アレルギーの原因はいろいろありますが、今回取り上げますのが不飽和脂肪酸のひとつ「アラキドン酸」。

アレルギーを発症させる原因として、
アレルゲン(刺激)→アラキドン酸の酸化→代謝物質→炎症(生体防衛反応)

アラキドン酸は、よほどの菜食主義者でない限り不足することはありません。また、過剰という問題も心配するに及びません。抗酸化対策はどんな状況でも必要ですが、アラキドン酸の酸化もまたそれは常であり、過剰や酸化が原因で深刻なアレルギーを起こすのであればほとんどの人が大変な状態になっています。

問題はバランスです。

以前にも記しましたが、人間の恒常性機能を維持するために微調整に関わるプロスタグランディンの原材料のバランスです。詳しくは→
食品中の栄養素の働き

・ジホモガンマリノレン酸
・アラキドン酸
・EPA


この3つの不飽和脂肪酸のバランスです。

ミネラルや脂肪酸はバランスが特に重要なのです。

まず、EPAをいかに摂るかということを意識すればいいでしょう。先に記した通り、アラキドン酸は普通の食事内容で不足することはなく、リノール酸からも合成されます。

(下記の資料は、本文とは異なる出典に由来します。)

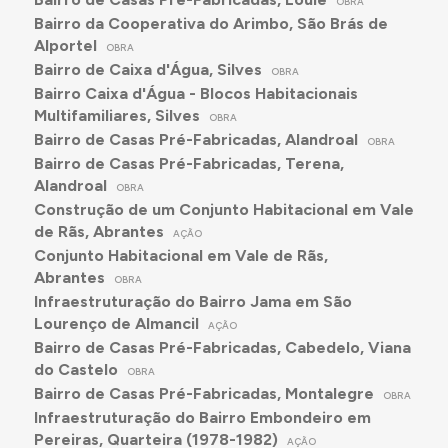
OBRA
Bairro da Cooperativa do Arimbo, São Brás de
Alportel
OBRA
Bairro de Caixa d'Água, Silves
OBRA
Bairro Caixa d'Água - Blocos Habitacionais
Multifamiliares, Silves
OBRA
Bairro de Casas Pré-Fabricadas, Alandroal
OBRA
Bairro de Casas Pré-Fabricadas, Terena,
Alandroal
OBRA
Construção de um Conjunto Habitacional em Vale
de Rãs, Abrantes
AÇÃO
Conjunto Habitacional em Vale de Rãs,
Abrantes
OBRA
Infraestruturação do Bairro Jama em São
Lourenço de Almancil
AÇÃO
Bairro de Casas Pré-Fabricadas, Cabedelo, Viana
do Castelo
OBRA
Bairro de Casas Pré-Fabricadas, Montalegre
OBRA
Infraestruturação do Bairro Embondeiro em
Pereiras, Quarteira (1978-1982)
AÇÃO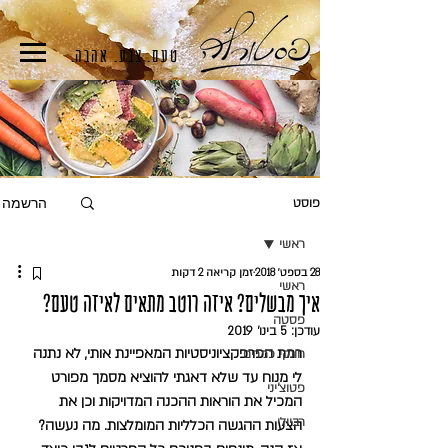
טעם. צבע. אהבה.
הרשמה
פוסט
ראשי
28 בספט׳ 2018
זמן קריאה 2 דקות
ראשי
איך מבשלים? איזה רוטב מתאים לאיזה טעם?
פסטה
עודכן:
5 בינו׳ 2019
רמת הפרפקציוניסטיות המאפיינת אותי, לא נתנה 
חונקי כמרים
לי מנוח עד שלא דאגתי להוציא מסמך מפורט 
פטוצ'יני
המכיל את הוראות ההכנה המדויקות וכן את 
רביולי
הצעות ההגשה הכלליות המומלצות. מה נעשה? 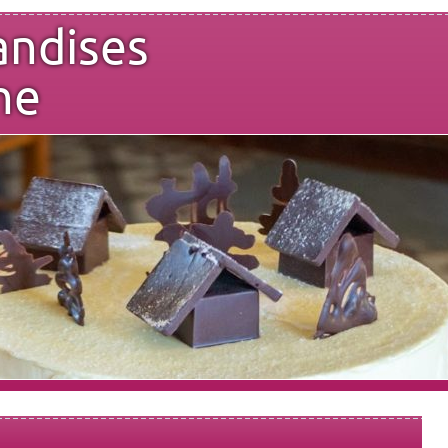
andises
ne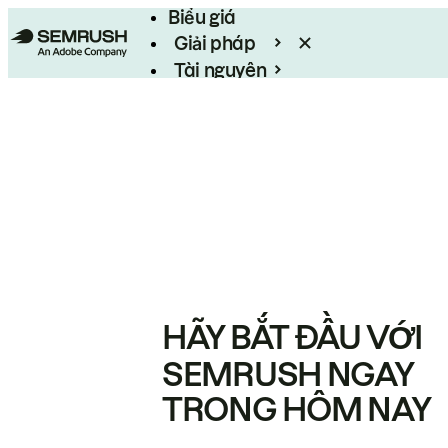
Biểu giá
Giải pháp
Tài nguyên
Enterprise
HÃY BẮT ĐẦU VỚI
SEMRUSH NGAY
TRONG HÔM NAY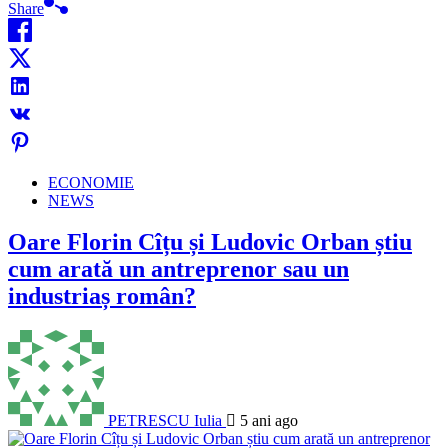
Share
ECONOMIE
NEWS
Oare Florin Cîțu și Ludovic Orban știu
cum arată un antreprenor sau un
industriaș român?
PETRESCU Iulia
5 ani ago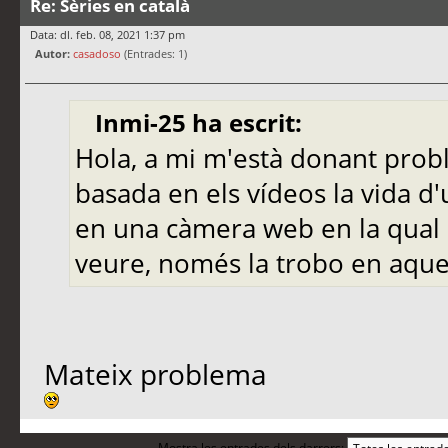
Re: Sèries en català
Data: dl. feb. 08, 2021 1:37 pm
Autor:
casadoso
(Entrades: 1)
Inmi-25 ha escrit:
Hola, a mi m'està donant prob
basada en els vídeos la vida d
en una càmera web en la qual 
veure, només la trobo en aques
Mateix problema
Mostra les entrades dels darrers: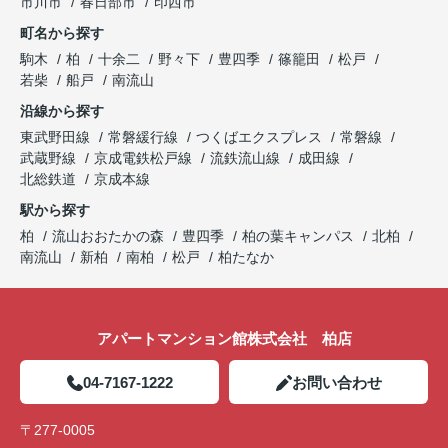
市川市
春日部市
印西市
町名から探す
駒木
柏
十余二
野々下
豊四季
篠籠田
松戸
若柴
船戸
南流山
沿線から探す
東武野田線
常磐緩行線
つくばエクスプレス
常磐線
武蔵野線
京成電鉄松戸線
流鉄流山線
成田線
北総鉄道
京成本線
駅から探す
柏
流山おおたかの森
豊四季
柏の葉キャンパス
北柏
南流山
新柏
南柏
松戸
柏たなか
アパートマンション館株式会社 柏店
04-7167-1222
お問い合わせ
〒277-0005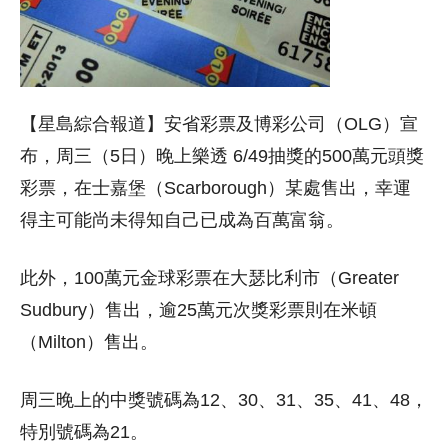
【星島綜合報道】安省彩票及博彩公司（OLG）宣
布，周三（5日）晚上樂透 6/49抽獎的500萬元頭獎
彩票，在士嘉堡（Scarborough）某處售出，幸運
得主可能尚未得知自己已成為百萬富翁。
此外，100萬元金球彩票在大瑟比利市（Greater
Sudbury）售出，逾25萬元次獎彩票則在米頓
（Milton）售出。
周三晚上的中獎號碼為12、30、31、35、41、48，
特別號碼為21。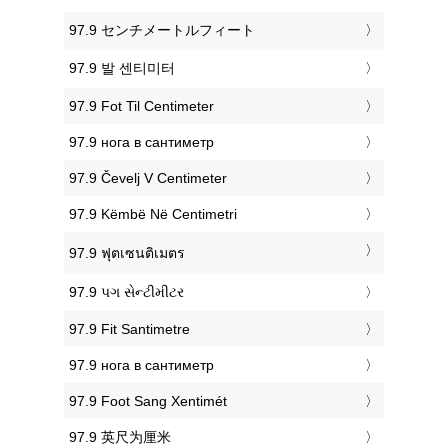
‎97.9 センチメートルフィート
‎97.9 발 센티미터
‎97.9 Fot Til Centimeter
‎97.9 нога в сантиметр
‎97.9 Čevelj V Centimeter
‎97.9 Këmbë Në Centimetri
‎97.9 ฟุตเซนติเมตร
‎97.9 પગ સેન્ટીમીટર
‎97.9 Fit Santimetre
‎97.9 нога в сантиметр
‎97.9 Foot Sang Xentimét
‎97.9 英尺为厘米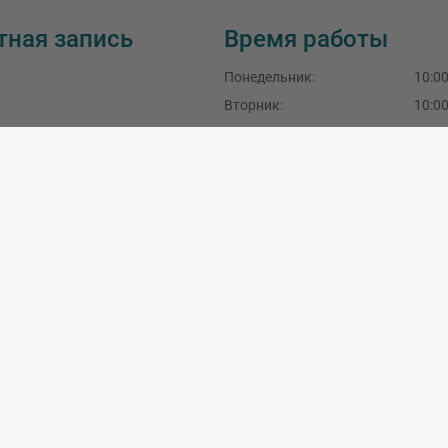
тная запись
Время работы
Понедельник
:
10:00
Вторник
:
10:00
Среда
:
10:00
Четверг:
10:00
Пятница:
10:00
Суббота:
10:00
Воскресение:
SIA Master Foto, LV40103189288
F.Sadovņikova iela 39, Rīga, LV-1003, Latvija
+371 29490777
,
+371 67704396
info@masterfoto.lv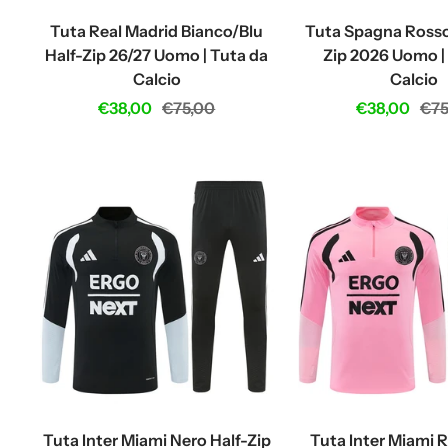
Tuta Real Madrid Bianco/Blu
Tuta Spagna Rosso
Half-Zip 26/27 Uomo | Tuta da
Zip 2026 Uomo |
Calcio
Calcio
Sale
Regular
Sale
Reg
€38,00
€75,00
€38,00
€75
price
price
price
pri
Tuta Inter Miami Nero Half-Zip
Tuta Inter Miami 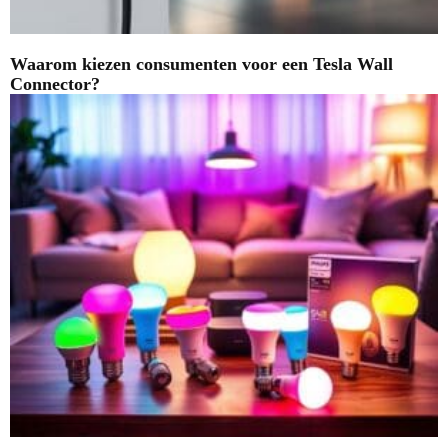
Waarom kiezen consumenten voor een Tesla Wall
Connector?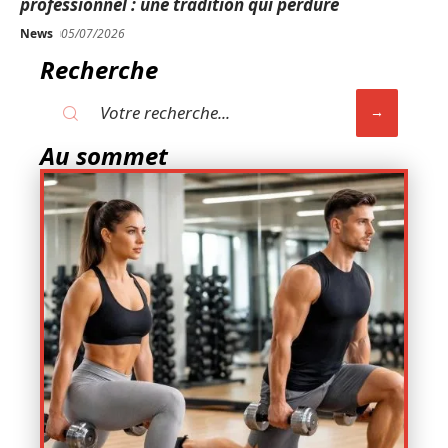
professionnel : une tradition qui perdure
News
05/07/2026
Recherche
Au sommet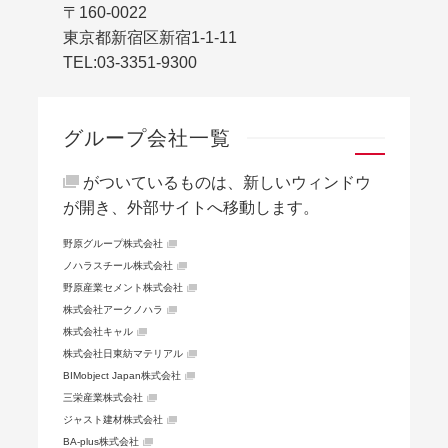
〒160-0022
東京都新宿区新宿1-1-11
TEL:
03-3351-9300
グループ会社一覧
がついているものは、新しいウィンドウ
が開き、外部サイトへ移動します。
野原グループ株式会社
ノハラスチール株式会社
野原産業セメント株式会社
株式会社アークノハラ
株式会社キャル
株式会社日東紡マテリアル
BIMobject Japan株式会社
三栄産業株式会社
ジャスト建材株式会社
BA-plus株式会社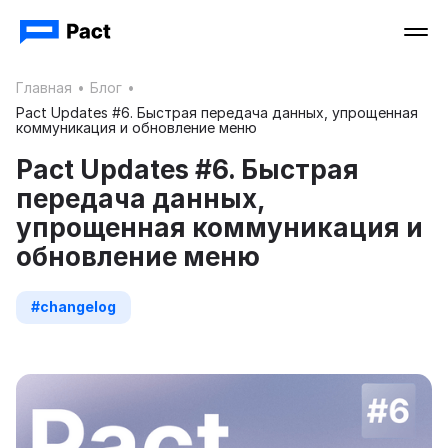
Главная
•
Блог
•
Pact Updates #6. Быстрая передача данных, упрощенная
коммуникация и обновление меню
Pact Updates #6. Быстрая
передача данных,
упрощенная коммуникация и
обновление меню
#changelog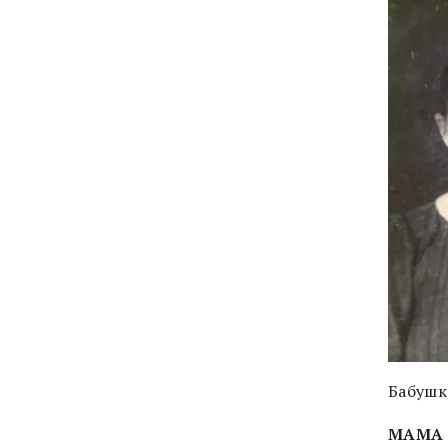
Бабушка
МАМА 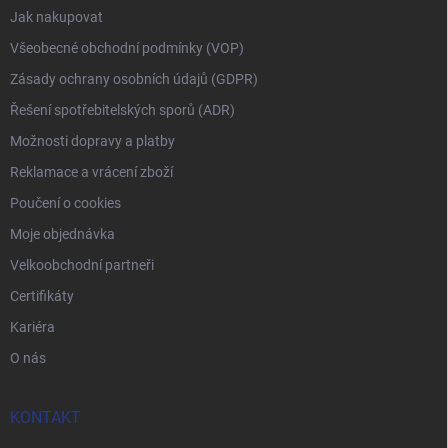
Jak nakupovat
Všeobecné obchodní podmínky (VOP)
Zásady ochrany osobních údajů (GDPR)
Řešení spotřebitelských sporů (ADR)
Možnosti dopravy a platby
Reklamace a vrácení zboží
Poučení o cookies
Moje objednávka
Velkoobchodní partneři
Certifikáty
Kariéra
O nás
KONTAKT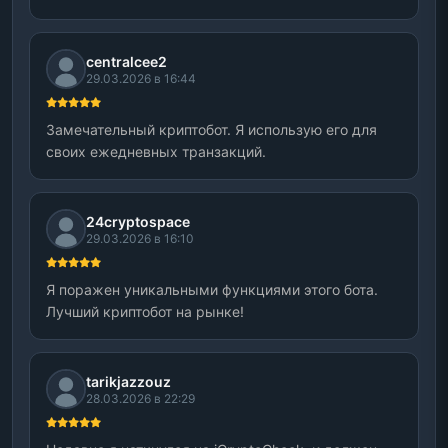
centralcee2
29.03.2026 в 16:44
Замечательный криптобот. Я использую его для
своих ежедневных транзакций.
24cryptospace
29.03.2026 в 16:10
Я поражен уникальными функциями этого бота.
Лучший криптобот на рынке!
tarikjazzouz
28.03.2026 в 22:29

ガンマリノレン酸からジホモガンマリノレン酸は合成されますし、ガンマリノレン酸はリノール酸から合成されます。しかし、トランス型のリノール酸からはガンマリノレン酸は合成できないし、また合成の邪魔でもあります。ガンマリノレン酸への合成を促すにはトランス脂肪酸を避け、ビタミンB6、亜鉛、マグネシウムを不足させることなく、またインスリンの助けを得る必要があります。これもジホモガンマリノレン酸を不足させないために知っておくべきことです。

EPAは基本魚の摂取ですが、αリノレン酸からEPAを作っていくことも、またそのEPAからDHAも作られるという連携を知っておくと効率的な食材やサプリを選ぶ際に便利でしょう。

ただ、なんだかんだでこれらすべて不飽和脂肪酸なので抗酸化栄養素はしっかり摂れていることを前提とすることが大事です。

注)アレルギー対策は奥が深く、以上の内容はほんの一例にしかすぎませんので、対策としてすべての人に当てはまることではありません。